*Description of the task*. Could you reproduce all of the following entries exactly?

-------- Material for the task

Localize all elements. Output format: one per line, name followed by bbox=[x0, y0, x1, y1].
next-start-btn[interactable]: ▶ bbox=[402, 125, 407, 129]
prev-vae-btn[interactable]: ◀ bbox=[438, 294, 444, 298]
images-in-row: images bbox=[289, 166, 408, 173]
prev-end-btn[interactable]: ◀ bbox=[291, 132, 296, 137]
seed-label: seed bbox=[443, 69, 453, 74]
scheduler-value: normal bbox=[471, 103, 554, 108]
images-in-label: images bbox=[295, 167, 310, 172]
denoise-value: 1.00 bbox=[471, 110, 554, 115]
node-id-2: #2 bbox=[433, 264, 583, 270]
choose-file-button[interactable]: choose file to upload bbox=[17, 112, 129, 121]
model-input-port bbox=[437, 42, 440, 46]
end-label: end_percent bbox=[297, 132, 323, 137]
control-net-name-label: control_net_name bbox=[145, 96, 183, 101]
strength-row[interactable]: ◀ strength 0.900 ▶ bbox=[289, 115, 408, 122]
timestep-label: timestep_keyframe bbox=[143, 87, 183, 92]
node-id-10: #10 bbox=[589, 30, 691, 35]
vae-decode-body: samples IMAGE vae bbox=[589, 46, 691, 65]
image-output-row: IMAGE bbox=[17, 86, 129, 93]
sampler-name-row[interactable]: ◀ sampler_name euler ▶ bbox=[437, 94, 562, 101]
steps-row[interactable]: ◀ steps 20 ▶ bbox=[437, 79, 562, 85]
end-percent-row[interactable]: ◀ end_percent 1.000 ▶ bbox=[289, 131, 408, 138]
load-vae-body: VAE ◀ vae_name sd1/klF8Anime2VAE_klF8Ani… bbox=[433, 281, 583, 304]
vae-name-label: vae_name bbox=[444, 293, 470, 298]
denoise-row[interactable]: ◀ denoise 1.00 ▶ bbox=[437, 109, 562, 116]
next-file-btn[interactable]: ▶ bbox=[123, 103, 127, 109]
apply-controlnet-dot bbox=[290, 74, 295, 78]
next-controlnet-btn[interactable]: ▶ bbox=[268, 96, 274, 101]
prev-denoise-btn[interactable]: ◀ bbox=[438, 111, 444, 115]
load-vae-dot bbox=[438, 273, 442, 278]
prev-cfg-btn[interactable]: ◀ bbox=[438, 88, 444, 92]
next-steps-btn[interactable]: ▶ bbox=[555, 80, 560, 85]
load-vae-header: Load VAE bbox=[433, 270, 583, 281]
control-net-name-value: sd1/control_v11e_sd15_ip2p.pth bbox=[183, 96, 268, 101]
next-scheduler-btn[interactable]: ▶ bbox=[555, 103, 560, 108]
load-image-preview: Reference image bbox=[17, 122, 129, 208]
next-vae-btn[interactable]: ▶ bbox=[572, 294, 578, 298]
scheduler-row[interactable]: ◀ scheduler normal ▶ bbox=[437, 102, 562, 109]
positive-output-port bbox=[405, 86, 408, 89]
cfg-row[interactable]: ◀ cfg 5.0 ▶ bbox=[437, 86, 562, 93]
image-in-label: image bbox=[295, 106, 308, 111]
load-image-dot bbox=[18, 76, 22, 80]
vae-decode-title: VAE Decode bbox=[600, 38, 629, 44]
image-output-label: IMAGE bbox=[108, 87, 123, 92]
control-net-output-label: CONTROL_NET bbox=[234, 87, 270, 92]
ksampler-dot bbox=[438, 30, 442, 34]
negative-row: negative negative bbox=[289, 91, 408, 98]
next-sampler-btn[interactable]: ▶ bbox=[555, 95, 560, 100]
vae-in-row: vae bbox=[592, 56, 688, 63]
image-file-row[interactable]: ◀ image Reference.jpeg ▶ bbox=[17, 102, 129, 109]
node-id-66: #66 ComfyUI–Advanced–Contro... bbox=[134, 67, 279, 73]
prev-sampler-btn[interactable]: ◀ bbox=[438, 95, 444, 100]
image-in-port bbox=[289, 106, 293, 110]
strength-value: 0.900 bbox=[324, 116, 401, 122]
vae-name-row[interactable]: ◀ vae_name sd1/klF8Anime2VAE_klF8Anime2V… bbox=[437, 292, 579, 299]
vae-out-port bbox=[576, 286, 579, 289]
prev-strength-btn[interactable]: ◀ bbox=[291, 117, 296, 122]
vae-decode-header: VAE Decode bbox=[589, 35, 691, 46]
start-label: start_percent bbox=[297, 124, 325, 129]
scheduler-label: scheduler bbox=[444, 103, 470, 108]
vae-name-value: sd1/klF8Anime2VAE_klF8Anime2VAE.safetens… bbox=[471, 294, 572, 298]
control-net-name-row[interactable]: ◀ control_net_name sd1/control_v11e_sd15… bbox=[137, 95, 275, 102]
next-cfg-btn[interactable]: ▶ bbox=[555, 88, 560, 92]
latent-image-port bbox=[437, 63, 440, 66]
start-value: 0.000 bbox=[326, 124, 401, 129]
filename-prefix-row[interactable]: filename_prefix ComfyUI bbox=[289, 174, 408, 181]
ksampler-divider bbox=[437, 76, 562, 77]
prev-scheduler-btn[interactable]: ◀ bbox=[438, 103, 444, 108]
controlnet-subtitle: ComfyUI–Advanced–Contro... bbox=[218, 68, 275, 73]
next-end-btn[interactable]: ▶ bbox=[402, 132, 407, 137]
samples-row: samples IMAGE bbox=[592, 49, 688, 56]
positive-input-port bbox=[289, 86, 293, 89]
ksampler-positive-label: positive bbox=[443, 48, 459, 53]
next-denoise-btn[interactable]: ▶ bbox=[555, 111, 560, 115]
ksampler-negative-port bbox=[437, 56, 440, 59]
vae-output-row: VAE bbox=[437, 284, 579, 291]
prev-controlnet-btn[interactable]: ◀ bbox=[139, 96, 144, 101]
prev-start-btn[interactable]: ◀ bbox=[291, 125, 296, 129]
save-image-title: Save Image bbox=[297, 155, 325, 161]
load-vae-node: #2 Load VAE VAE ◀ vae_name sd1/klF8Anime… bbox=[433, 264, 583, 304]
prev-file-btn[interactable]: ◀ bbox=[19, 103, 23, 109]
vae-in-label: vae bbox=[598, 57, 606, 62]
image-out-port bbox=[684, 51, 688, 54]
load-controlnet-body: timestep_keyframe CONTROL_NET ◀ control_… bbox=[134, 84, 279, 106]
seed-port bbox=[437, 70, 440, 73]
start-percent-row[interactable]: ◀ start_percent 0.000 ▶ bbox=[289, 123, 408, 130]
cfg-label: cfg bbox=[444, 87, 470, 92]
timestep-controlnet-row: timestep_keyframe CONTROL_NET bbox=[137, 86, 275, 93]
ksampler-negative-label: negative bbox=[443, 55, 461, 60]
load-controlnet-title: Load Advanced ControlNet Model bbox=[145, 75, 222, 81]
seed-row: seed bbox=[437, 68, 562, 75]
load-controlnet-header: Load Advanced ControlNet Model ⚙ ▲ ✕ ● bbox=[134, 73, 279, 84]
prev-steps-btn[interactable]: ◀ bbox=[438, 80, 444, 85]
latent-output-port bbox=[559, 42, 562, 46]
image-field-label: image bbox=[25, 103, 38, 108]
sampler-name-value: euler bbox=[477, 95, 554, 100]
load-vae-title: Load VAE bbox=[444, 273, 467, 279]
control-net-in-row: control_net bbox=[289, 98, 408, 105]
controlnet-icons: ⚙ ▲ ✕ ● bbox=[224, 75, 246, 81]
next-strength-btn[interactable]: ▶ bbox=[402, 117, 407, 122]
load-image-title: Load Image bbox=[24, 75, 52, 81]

----------------

*Output of the exercise*.
Localize all elements. Output format: one per line, name followed by bbox=[x0, y0, x1, y1].
next-start-btn[interactable]: ▶ bbox=[402, 125, 407, 129]
prev-vae-btn[interactable]: ◀ bbox=[438, 294, 444, 298]
images-in-row: images bbox=[289, 166, 408, 173]
prev-end-btn[interactable]: ◀ bbox=[291, 132, 296, 137]
seed-label: seed bbox=[443, 69, 453, 74]
scheduler-value: normal bbox=[471, 103, 554, 108]
images-in-label: images bbox=[295, 167, 310, 172]
denoise-value: 1.00 bbox=[471, 110, 554, 115]
node-id-2: #2 bbox=[433, 264, 583, 270]
choose-file-button[interactable]: choose file to upload bbox=[17, 112, 129, 121]
model-input-port bbox=[437, 42, 440, 46]
end-label: end_percent bbox=[297, 132, 323, 137]
control-net-name-label: control_net_name bbox=[145, 96, 183, 101]
strength-row[interactable]: ◀ strength 0.900 ▶ bbox=[289, 115, 408, 122]
timestep-label: timestep_keyframe bbox=[143, 87, 183, 92]
node-id-10: #10 bbox=[589, 30, 691, 35]
vae-decode-body: samples IMAGE vae bbox=[589, 46, 691, 65]
image-output-row: IMAGE bbox=[17, 86, 129, 93]
sampler-name-row[interactable]: ◀ sampler_name euler ▶ bbox=[437, 94, 562, 101]
steps-row[interactable]: ◀ steps 20 ▶ bbox=[437, 79, 562, 85]
end-percent-row[interactable]: ◀ end_percent 1.000 ▶ bbox=[289, 131, 408, 138]
load-vae-body: VAE ◀ vae_name sd1/klF8Anime2VAE_klF8Ani… bbox=[433, 281, 583, 304]
vae-name-label: vae_name bbox=[444, 293, 470, 298]
denoise-row[interactable]: ◀ denoise 1.00 ▶ bbox=[437, 109, 562, 116]
next-file-btn[interactable]: ▶ bbox=[123, 103, 127, 109]
apply-controlnet-dot bbox=[290, 74, 295, 78]
next-controlnet-btn[interactable]: ▶ bbox=[268, 96, 274, 101]
prev-denoise-btn[interactable]: ◀ bbox=[438, 111, 444, 115]
load-vae-dot bbox=[438, 273, 442, 278]
prev-cfg-btn[interactable]: ◀ bbox=[438, 88, 444, 92]
next-steps-btn[interactable]: ▶ bbox=[555, 80, 560, 85]
load-vae-header: Load VAE bbox=[433, 270, 583, 281]
control-net-name-value: sd1/control_v11e_sd15_ip2p.pth bbox=[183, 96, 268, 101]
next-scheduler-btn[interactable]: ▶ bbox=[555, 103, 560, 108]
load-image-preview: Reference image bbox=[17, 122, 129, 208]
next-vae-btn[interactable]: ▶ bbox=[572, 294, 578, 298]
scheduler-row[interactable]: ◀ scheduler normal ▶ bbox=[437, 102, 562, 109]
positive-output-port bbox=[405, 86, 408, 89]
cfg-row[interactable]: ◀ cfg 5.0 ▶ bbox=[437, 86, 562, 93]
image-in-label: image bbox=[295, 106, 308, 111]
load-image-dot bbox=[18, 76, 22, 80]
vae-decode-title: VAE Decode bbox=[600, 38, 629, 44]
image-output-label: IMAGE bbox=[108, 87, 123, 92]
control-net-output-label: CONTROL_NET bbox=[234, 87, 270, 92]
ksampler-dot bbox=[438, 30, 442, 34]
negative-row: negative negative bbox=[289, 91, 408, 98]
next-sampler-btn[interactable]: ▶ bbox=[555, 95, 560, 100]
vae-in-row: vae bbox=[592, 56, 688, 63]
image-file-row[interactable]: ◀ image Reference.jpeg ▶ bbox=[17, 102, 129, 109]
node-id-66: #66 ComfyUI–Advanced–Contro... bbox=[134, 67, 279, 73]
prev-sampler-btn[interactable]: ◀ bbox=[438, 95, 444, 100]
image-in-port bbox=[289, 106, 293, 110]
strength-value: 0.900 bbox=[324, 116, 401, 122]
vae-name-row[interactable]: ◀ vae_name sd1/klF8Anime2VAE_klF8Anime2V… bbox=[437, 292, 579, 299]
vae-out-port bbox=[576, 286, 579, 289]
prev-strength-btn[interactable]: ◀ bbox=[291, 117, 296, 122]
vae-decode-header: VAE Decode bbox=[589, 35, 691, 46]
start-label: start_percent bbox=[297, 124, 325, 129]
scheduler-label: scheduler bbox=[444, 103, 470, 108]
vae-name-value: sd1/klF8Anime2VAE_klF8Anime2VAE.safetens… bbox=[471, 294, 572, 298]
control-net-name-row[interactable]: ◀ control_net_name sd1/control_v11e_sd15… bbox=[137, 95, 275, 102]
next-cfg-btn[interactable]: ▶ bbox=[555, 88, 560, 92]
latent-image-port bbox=[437, 63, 440, 66]
start-value: 0.000 bbox=[326, 124, 401, 129]
filename-prefix-row[interactable]: filename_prefix ComfyUI bbox=[289, 174, 408, 181]
ksampler-divider bbox=[437, 76, 562, 77]
prev-scheduler-btn[interactable]: ◀ bbox=[438, 103, 444, 108]
controlnet-subtitle: ComfyUI–Advanced–Contro... bbox=[218, 68, 275, 73]
next-end-btn[interactable]: ▶ bbox=[402, 132, 407, 137]
samples-row: samples IMAGE bbox=[592, 49, 688, 56]
positive-input-port bbox=[289, 86, 293, 89]
ksampler-positive-label: positive bbox=[443, 48, 459, 53]
next-denoise-btn[interactable]: ▶ bbox=[555, 111, 560, 115]
ksampler-negative-port bbox=[437, 56, 440, 59]
vae-output-row: VAE bbox=[437, 284, 579, 291]
prev-controlnet-btn[interactable]: ◀ bbox=[139, 96, 144, 101]
prev-start-btn[interactable]: ◀ bbox=[291, 125, 296, 129]
save-image-title: Save Image bbox=[297, 155, 325, 161]
load-vae-node: #2 Load VAE VAE ◀ vae_name sd1/klF8Anime… bbox=[433, 264, 583, 304]
prev-file-btn[interactable]: ◀ bbox=[19, 103, 23, 109]
vae-in-label: vae bbox=[598, 57, 606, 62]
image-out-port bbox=[684, 51, 688, 54]
load-controlnet-body: timestep_keyframe CONTROL_NET ◀ control_… bbox=[134, 84, 279, 106]
seed-port bbox=[437, 70, 440, 73]
start-percent-row[interactable]: ◀ start_percent 0.000 ▶ bbox=[289, 123, 408, 130]
cfg-label: cfg bbox=[444, 87, 470, 92]
timestep-controlnet-row: timestep_keyframe CONTROL_NET bbox=[137, 86, 275, 93]
ksampler-negative-label: negative bbox=[443, 55, 461, 60]
load-controlnet-title: Load Advanced ControlNet Model bbox=[145, 75, 222, 81]
seed-row: seed bbox=[437, 68, 562, 75]
load-controlnet-header: Load Advanced ControlNet Model ⚙ ▲ ✕ ● bbox=[134, 73, 279, 84]
prev-steps-btn[interactable]: ◀ bbox=[438, 80, 444, 85]
latent-output-port bbox=[559, 42, 562, 46]
image-field-label: image bbox=[25, 103, 38, 108]
sampler-name-value: euler bbox=[477, 95, 554, 100]
load-vae-title: Load VAE bbox=[444, 273, 467, 279]
control-net-in-row: control_net bbox=[289, 98, 408, 105]
controlnet-icons: ⚙ ▲ ✕ ● bbox=[224, 75, 246, 81]
next-strength-btn[interactable]: ▶ bbox=[402, 117, 407, 122]
load-image-title: Load Image bbox=[24, 75, 52, 81]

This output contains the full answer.